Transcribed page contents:
╔══
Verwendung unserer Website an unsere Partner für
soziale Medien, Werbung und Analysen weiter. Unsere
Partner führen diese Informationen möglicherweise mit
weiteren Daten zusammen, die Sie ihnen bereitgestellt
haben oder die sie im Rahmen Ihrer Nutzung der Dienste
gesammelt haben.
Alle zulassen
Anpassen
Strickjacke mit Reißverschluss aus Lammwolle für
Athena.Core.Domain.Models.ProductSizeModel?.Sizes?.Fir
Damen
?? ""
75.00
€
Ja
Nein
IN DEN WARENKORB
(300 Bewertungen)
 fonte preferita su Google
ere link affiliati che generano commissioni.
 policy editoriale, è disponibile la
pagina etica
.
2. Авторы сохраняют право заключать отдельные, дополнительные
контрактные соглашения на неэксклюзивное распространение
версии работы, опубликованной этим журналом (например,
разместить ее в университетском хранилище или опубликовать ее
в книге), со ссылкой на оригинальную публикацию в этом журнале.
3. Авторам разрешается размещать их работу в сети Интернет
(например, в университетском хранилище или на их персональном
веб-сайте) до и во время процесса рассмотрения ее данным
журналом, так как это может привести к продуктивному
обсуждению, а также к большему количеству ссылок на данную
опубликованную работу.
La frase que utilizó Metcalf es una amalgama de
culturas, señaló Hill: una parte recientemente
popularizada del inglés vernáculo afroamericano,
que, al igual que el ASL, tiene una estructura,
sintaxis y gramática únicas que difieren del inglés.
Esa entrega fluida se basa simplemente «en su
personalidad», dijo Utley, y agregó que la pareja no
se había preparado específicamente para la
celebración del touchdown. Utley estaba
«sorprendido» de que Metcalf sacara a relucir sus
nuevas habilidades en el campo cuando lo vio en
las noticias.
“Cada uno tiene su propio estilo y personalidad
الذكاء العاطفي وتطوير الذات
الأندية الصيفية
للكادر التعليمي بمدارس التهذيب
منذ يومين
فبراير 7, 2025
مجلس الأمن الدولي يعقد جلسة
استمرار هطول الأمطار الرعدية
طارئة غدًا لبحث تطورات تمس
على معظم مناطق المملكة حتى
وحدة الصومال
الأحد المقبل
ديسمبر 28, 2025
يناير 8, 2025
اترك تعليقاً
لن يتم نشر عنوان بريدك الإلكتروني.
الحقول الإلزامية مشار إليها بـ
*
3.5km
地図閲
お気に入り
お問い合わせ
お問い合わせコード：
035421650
╚══
╔══
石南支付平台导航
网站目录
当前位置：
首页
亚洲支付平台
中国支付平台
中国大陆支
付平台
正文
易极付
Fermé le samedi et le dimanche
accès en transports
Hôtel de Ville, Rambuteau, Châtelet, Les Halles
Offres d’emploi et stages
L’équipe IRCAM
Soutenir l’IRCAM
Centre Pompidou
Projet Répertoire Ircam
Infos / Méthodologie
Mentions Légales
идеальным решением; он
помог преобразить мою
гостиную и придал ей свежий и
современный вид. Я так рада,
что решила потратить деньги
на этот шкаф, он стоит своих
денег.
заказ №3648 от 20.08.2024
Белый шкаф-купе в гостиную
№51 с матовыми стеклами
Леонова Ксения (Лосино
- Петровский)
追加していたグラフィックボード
╚══
• **Description of the task**:
Every line above carrying the word "Partner" needs to be shown.

• **Problem solution**:
Verwendung unserer Website an unsere Partner für
Partner führen diese Informationen möglicherweise mit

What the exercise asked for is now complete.